$y^2=4ax$ will be a parabola and will intersect the given line at two points.
To be honest, that’s all I could figure out. I tried using $x=y^2/4a$ and substituting in the given equation, but the process was impossibly long.
What is the proper way to solve it?
Hint:
The equation of any quadratic curve passing through the intersection of $$lx+my+n=0$$ and $$y^2=4ax$$
can be chosen as $$y^2-4ax+K(lx+my+n)^2=0$$ where $K$ is an arbitrary constant which(may not be real ) can be determined using
What is condition for second degree equation to represent a pair of straight lines?
You may simplify the process by solving for $\frac yx$ directly since $\frac yx = k $ represents lines passing the origin.
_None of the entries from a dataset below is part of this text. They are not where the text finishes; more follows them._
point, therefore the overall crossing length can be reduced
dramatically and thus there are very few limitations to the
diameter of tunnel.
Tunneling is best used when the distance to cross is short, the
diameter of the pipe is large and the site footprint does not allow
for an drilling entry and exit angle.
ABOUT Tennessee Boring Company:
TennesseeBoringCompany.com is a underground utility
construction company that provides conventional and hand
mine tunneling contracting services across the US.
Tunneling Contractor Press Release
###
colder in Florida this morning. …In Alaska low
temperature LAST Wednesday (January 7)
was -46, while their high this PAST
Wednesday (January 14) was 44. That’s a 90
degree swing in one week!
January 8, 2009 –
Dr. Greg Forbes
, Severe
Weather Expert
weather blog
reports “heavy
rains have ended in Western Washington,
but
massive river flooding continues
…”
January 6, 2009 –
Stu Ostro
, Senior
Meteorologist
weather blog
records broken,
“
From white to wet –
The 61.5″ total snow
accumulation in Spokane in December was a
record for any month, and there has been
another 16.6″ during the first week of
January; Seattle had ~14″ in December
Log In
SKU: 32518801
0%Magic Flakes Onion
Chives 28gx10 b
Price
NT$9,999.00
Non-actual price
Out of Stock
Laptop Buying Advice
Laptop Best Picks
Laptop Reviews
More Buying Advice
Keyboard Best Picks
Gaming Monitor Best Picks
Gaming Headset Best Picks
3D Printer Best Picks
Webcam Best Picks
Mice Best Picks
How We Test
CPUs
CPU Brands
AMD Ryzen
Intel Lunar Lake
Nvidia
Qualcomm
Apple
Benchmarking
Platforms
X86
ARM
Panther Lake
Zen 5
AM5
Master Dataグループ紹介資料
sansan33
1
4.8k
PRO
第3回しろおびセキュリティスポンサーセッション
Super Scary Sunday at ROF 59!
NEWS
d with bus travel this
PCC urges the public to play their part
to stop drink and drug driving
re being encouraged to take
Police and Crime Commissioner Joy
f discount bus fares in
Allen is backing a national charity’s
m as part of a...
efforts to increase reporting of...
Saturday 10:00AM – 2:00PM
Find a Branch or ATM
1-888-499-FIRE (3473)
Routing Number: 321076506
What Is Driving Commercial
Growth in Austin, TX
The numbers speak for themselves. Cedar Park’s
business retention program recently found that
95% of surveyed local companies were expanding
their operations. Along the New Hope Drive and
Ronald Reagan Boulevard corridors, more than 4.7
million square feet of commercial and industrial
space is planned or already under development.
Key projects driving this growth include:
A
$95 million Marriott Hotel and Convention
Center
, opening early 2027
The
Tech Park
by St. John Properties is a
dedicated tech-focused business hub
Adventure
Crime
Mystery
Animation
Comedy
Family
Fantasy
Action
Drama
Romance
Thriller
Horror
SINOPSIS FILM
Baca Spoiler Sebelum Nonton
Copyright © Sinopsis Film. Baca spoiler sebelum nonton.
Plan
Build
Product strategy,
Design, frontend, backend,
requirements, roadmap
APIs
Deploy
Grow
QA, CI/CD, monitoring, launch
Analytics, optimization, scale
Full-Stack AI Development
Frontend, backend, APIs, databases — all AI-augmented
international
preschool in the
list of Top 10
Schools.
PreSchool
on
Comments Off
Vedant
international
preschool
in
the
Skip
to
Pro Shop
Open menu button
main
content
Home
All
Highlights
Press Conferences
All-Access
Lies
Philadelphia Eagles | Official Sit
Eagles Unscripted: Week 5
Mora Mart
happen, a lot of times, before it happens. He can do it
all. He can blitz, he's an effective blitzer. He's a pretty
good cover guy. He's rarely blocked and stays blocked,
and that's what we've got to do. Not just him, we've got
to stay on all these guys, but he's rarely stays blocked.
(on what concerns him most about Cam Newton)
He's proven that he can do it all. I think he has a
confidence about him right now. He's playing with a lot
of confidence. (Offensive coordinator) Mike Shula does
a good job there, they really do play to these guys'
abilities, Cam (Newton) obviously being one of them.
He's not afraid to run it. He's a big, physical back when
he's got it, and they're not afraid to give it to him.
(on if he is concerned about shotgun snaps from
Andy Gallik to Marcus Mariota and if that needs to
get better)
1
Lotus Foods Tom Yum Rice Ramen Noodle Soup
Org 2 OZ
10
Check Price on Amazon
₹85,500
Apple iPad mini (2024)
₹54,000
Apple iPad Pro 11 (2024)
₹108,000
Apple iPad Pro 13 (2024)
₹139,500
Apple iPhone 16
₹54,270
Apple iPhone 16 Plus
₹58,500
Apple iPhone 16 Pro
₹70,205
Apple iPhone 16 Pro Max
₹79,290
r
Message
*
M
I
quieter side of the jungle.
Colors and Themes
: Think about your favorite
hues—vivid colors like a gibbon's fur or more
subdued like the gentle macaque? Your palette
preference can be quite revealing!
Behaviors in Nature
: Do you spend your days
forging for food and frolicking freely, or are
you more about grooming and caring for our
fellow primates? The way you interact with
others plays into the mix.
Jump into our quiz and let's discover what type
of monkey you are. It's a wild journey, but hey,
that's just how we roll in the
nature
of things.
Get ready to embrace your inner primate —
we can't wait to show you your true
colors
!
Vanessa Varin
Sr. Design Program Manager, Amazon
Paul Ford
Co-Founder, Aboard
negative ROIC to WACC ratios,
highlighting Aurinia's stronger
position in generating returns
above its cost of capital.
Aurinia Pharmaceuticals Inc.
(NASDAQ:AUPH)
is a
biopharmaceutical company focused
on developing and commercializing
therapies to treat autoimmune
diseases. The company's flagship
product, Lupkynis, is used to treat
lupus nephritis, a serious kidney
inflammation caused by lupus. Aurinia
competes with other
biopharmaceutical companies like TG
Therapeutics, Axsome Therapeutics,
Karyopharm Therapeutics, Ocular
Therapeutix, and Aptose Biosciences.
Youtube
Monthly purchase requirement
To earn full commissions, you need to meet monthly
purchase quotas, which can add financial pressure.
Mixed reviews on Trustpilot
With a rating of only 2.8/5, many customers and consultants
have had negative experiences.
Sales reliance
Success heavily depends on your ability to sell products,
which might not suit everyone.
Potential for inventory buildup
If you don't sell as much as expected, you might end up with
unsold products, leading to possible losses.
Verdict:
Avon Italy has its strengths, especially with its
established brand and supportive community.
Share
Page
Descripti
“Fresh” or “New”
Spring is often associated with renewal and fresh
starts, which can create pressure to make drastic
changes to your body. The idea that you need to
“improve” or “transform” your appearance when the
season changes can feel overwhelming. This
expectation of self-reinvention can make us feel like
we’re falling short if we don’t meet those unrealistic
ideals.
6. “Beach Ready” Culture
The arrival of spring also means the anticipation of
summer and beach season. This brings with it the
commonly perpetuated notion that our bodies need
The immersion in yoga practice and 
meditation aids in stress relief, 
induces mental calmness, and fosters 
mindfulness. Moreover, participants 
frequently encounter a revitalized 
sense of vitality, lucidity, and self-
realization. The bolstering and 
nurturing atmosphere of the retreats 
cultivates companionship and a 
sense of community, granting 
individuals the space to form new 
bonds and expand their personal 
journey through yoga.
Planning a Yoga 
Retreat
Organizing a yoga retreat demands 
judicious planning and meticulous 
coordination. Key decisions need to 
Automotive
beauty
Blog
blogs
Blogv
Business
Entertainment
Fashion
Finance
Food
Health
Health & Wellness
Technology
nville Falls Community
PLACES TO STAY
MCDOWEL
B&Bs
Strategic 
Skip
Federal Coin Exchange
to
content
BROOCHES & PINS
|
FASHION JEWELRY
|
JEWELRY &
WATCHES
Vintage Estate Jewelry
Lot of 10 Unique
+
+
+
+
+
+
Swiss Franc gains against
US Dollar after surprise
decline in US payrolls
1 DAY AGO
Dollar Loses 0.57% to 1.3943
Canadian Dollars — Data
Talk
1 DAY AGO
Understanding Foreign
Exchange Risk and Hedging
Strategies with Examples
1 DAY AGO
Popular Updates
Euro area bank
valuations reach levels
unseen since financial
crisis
To do so, rewrite the two equation as
$$\frac yx = \frac{4a}y,\>\>\>\>\>\>\>m\frac yx +l=-\frac nx $$
Take their ratio to get the quadratic equation in $\frac yx$,
$$ \frac{y^2}{x^2}+\frac{4am}n\frac yx+ \frac{4al}n=0$$
Then, solve to obtain the pair of lines,
$$\frac yx = -\frac{2am}n \pm 2\sqrt{\frac{a^2m^2}{n^2}-\frac{al}n}$$
(Assuming $n\ne 0$ and the condition $\frac{a^2m^2}{n^2}>\frac{al}n$ holds for the two curve having intersections.)